____ Provided data
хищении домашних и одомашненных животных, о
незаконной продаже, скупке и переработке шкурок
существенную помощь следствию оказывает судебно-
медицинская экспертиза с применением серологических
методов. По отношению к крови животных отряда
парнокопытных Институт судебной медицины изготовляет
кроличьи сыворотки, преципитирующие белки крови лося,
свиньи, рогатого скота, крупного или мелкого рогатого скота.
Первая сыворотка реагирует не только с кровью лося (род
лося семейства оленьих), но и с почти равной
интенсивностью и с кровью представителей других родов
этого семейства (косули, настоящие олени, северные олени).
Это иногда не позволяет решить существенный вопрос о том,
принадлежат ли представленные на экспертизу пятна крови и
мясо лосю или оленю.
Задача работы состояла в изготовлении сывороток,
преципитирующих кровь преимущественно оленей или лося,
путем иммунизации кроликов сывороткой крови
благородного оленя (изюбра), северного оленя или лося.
________
____ Provided data
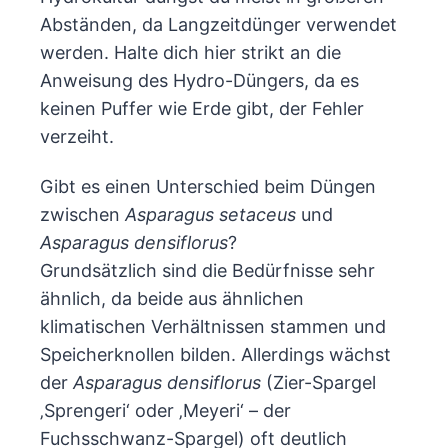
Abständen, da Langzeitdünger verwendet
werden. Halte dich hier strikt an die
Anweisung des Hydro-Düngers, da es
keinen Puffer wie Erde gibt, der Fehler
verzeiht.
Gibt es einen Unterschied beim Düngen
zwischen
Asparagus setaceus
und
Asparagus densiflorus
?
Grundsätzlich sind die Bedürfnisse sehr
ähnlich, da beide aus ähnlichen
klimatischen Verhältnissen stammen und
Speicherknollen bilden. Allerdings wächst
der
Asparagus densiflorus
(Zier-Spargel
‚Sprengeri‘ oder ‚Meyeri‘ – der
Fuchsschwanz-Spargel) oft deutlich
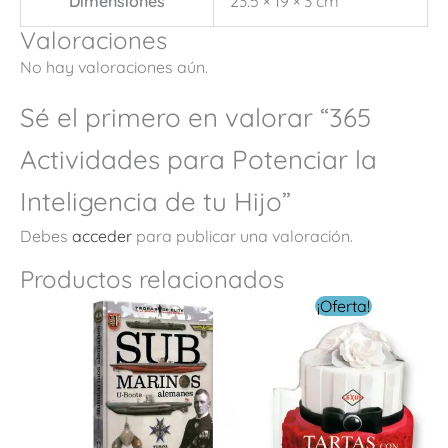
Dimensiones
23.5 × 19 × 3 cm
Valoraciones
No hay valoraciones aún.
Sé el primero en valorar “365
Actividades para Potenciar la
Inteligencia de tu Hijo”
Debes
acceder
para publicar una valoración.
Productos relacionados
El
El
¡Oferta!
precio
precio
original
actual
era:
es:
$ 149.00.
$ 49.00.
________
Pull every line containing "Spargel" out of the records.

- _Result of the task_:
(Zier-Spargel
Fuchsschwanz-Spargel) oft deutlich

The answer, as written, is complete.